Конфетка лежит и ждет, стараясь не делать глубоких вдохов, чтобы не так болело. Сильно она покалечила себя в этот миг безумия? Правая щиколотка одеревенела и болит, в ней отдается каждый удар сердца. Конфетке кажется, что у нее переломаны ребра, и острые обломки белой кости впиваются в мягкие красные оболочки внутренних органов. И ради чего? Знала ли она хоть одну женщину, которая бы выкинула, упав с лестницы? Еще одна выдумка, сказочка из тех, что проститутки рассказывают друг дружке. У Хэрриэт Пали был выкидыш после того как ее избили до полусмерти, но то другое дело: Уильям вряд ли станет бить ее и пинать в живот, ведь так? Хотя иногда у него в глазах мелькает что‑то такое…

В дверь стучат, ручка поворачивается, и в спальню входит рослый мужчина.

– Мисс Конфетт, не так ли? – говорит он приветливым, деловитым тоном. – Я доктор Керлью, позвольте мне…

Торжественно держа чемоданчик перед собою, он делает шаг к ней – штиблеты на нем поношенные, но непохожие на раздвоенные копыта; глаза не горят, а борода тронута сединой. Он не только на дьявола не похож, но сильно похож на Эммелин Фокс; правда, его длинное лицо выглядит привлекательнее, чем длинное лицо дочери.

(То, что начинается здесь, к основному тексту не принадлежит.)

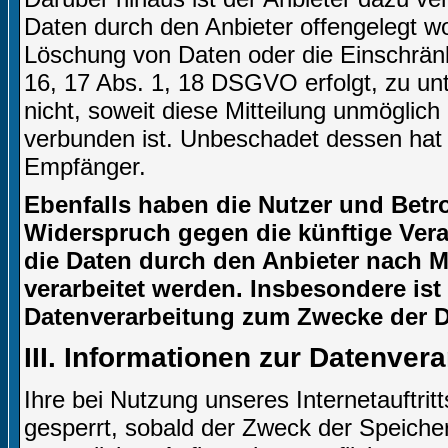
Daten durch den Anbieter offengelegt w
Löschung von Daten oder die Einschränku
16, 17 Abs. 1, 18 DSGVO erfolgt, zu unt
nicht, soweit diese Mitteilung unmögli
verbunden ist. Unbeschadet dessen hat 
Empfänger.
Ebenfalls haben die Nutzer und Betr
Widerspruch gegen die künftige Verar
die Daten durch den Anbieter nach Ma
verarbeitet werden. Insbesondere is
Datenverarbeitung zum Zwecke der Di
III. Informationen zur Datenver
Ihre bei Nutzung unseres Internetauftri
gesperrt, sobald der Zweck der Speicher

– Не помните ли вы, – почтительно начинает он, опускаясь на колени у Конфеткиной кровати, – с какой высоты вы упали, и на какую часть тела пришелся главный удар?

– Не помню, – говорит она, припоминая жуткий, смазанный миг, когда дух высвободился из тела, зависшего в воздухе, а безжизненное чучело из плоти и тряпья начало скатываться по ступенькам. – Все было так внезапно.

Доктор Керлью открывает чемоданчик и достает острый металлический инструмент, который оказывается крючком для застегивания.

– Позвольте, мисс, – говорит он. Она кивает.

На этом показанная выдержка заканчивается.